Can anybody provide me the list of steps (pseudocode type) on how to do this? Sorry, am new to ML and exploring various ways to do a classification problem


Clustering would indeed give you something like group1, group2, etc., i.e. it would assign every instance to a group meant to represent similar instances together. With the model you could also assign any new instance to one of the groups in the model, i.e. find the group that this instance is the most similar to. In general clustering doesn't give you which predictors are the most important for a group (there might be ways to calculate this from the model, but afaik it's not standard).

Note that with clustering alone you can't predict the target variable for a new subject. However you could obtain the proportion of positive/negative for every group, i.e. the chances of being positive/negative knowing that the instance belongs to a particular group. You could also do the opposite: chances of belonging to a particular group knowing whether the instance is positive/negative.

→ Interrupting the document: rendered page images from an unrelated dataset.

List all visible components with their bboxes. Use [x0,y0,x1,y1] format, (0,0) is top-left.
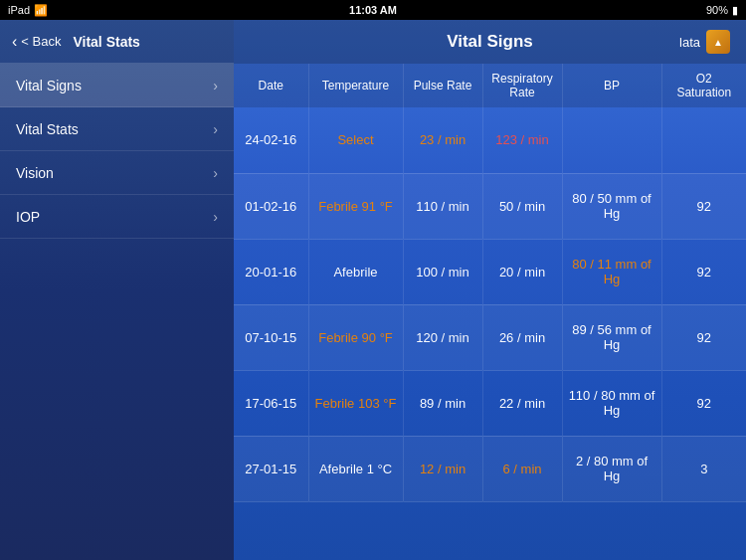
sidebar-chevron-icon: › [213,121,218,137]
wifi-icon: 📶 [34,4,48,17]
user-icon: ▲ [706,30,730,54]
col-header-temperature: Temperature [308,64,403,107]
ipad-label: iPad [8,4,30,16]
cell-date: 07-10-15 [234,304,308,370]
back-chevron-icon: ‹ [12,33,17,51]
cell-temperature: Select [308,107,403,173]
status-time: 11:03 AM [349,4,397,16]
table-row: 24-02-16Select23 / min123 / min [234,107,746,173]
cell-o2: 92 [661,370,746,436]
status-right: 90% ▮ [706,4,738,17]
table-row: 07-10-15Febrile 90 °F120 / min26 / min89… [234,304,746,370]
sidebar-item-label: Vital Signs [16,78,82,93]
status-bar: iPad 📶 11:03 AM 90% ▮ [0,0,746,20]
back-label: < Back [21,34,61,49]
battery-label: 90% [706,4,728,16]
cell-temperature: Afebrile [308,239,403,304]
app-container: ‹ < Back Vital Stats Vital Signs › Vital… [0,20,746,560]
col-header-pulse: Pulse Rate [403,64,482,107]
cell-respiratory: 123 / min [482,107,562,173]
cell-bp [562,107,661,173]
sidebar-chevron-icon: › [213,78,218,93]
col-header-date: Date [234,64,308,107]
sidebar-title: Vital Stats [73,34,139,50]
battery-icon: ▮ [732,4,738,17]
sidebar-item-label: Vision [16,165,54,181]
sidebar-item-label: IOP [16,209,40,225]
table-row: 27-01-15Afebrile 1 °C12 / min6 / min2 / … [234,436,746,501]
sidebar-item-vision[interactable]: Vision › [0,151,234,195]
sidebar-item-label: Vital Stats [16,121,79,137]
main-content: Vital Signs lata ▲ Date Temperature Puls… [234,20,746,560]
cell-temperature: Febrile 91 °F [308,173,403,239]
sidebar-menu: Vital Signs › Vital Stats › Vision › IOP… [0,64,234,239]
cell-pulse: 110 / min [403,173,482,239]
cell-respiratory: 20 / min [482,239,562,304]
cell-respiratory: 22 / min [482,370,562,436]
main-title: Vital Signs [447,32,533,52]
cell-bp: 80 / 50 mm of Hg [562,173,661,239]
cell-o2 [661,107,746,173]
cell-date: 17-06-15 [234,370,308,436]
cell-pulse: 12 / min [403,436,482,501]
main-nav-bar: Vital Signs lata ▲ [234,20,746,64]
col-header-bp: BP [562,64,661,107]
cell-bp: 80 / 11 mm of Hg [562,239,661,304]
sidebar-nav-bar: ‹ < Back Vital Stats [0,20,234,64]
cell-respiratory: 26 / min [482,304,562,370]
cell-temperature: Febrile 103 °F [308,370,403,436]
table-container: Date Temperature Pulse Rate Respiratory … [234,64,746,560]
cell-o2: 3 [661,436,746,501]
vital-signs-table: Date Temperature Pulse Rate Respiratory … [234,64,746,502]
cell-bp: 89 / 56 mm of Hg [562,304,661,370]
sidebar-chevron-icon: › [213,165,218,181]
cell-bp: 2 / 80 mm of Hg [562,436,661,501]
cell-o2: 92 [661,239,746,304]
user-name: lata [679,35,700,50]
table-row: 20-01-16Afebrile100 / min20 / min80 / 11… [234,239,746,304]
cell-date: 01-02-16 [234,173,308,239]
cell-date: 20-01-16 [234,239,308,304]
cell-temperature: Afebrile 1 °C [308,436,403,501]
table-row: 17-06-15Febrile 103 °F89 / min22 / min11… [234,370,746,436]
sidebar-chevron-icon: › [213,209,218,225]
cell-respiratory: 6 / min [482,436,562,501]
col-header-o2: O2 Saturation [661,64,746,107]
cell-pulse: 89 / min [403,370,482,436]
back-button[interactable]: ‹ < Back [12,33,61,51]
user-badge: lata ▲ [679,30,730,54]
cell-date: 27-01-15 [234,436,308,501]
cell-pulse: 23 / min [403,107,482,173]
cell-o2: 92 [661,304,746,370]
sidebar-item-iop[interactable]: IOP › [0,195,234,239]
sidebar-item-vital-stats[interactable]: Vital Stats › [0,107,234,151]
col-header-respiratory: Respiratory Rate [482,64,562,107]
status-left: iPad 📶 [8,4,48,17]
cell-temperature: Febrile 90 °F [308,304,403,370]
sidebar-item-vital-signs[interactable]: Vital Signs › [0,64,234,107]
cell-pulse: 120 / min [403,304,482,370]
cell-respiratory: 50 / min [482,173,562,239]
cell-o2: 92 [661,173,746,239]
table-header-row: Date Temperature Pulse Rate Respiratory … [234,64,746,107]
cell-pulse: 100 / min [403,239,482,304]
cell-bp: 110 / 80 mm of Hg [562,370,661,436]
table-row: 01-02-16Febrile 91 °F110 / min50 / min80… [234,173,746,239]
sidebar: ‹ < Back Vital Stats Vital Signs › Vital… [0,20,234,560]
cell-date: 24-02-16 [234,107,308,173]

An important question is whether you want to include the target variable in the features used for clustering:

  • If it's included, the model uses it like any other feature to group instances by their similarity.
  • If it's not included, the model itself doesn't know it so the proportion of positive/negative in a cluster doesn't depend on it. This might be more insightful, depending on what you want to obtain. Another advantage of not including it is that you can still use the outcome of the clustering for training a binary classification model afterwards, typically by adding the cluster an instance belongs to as a feature.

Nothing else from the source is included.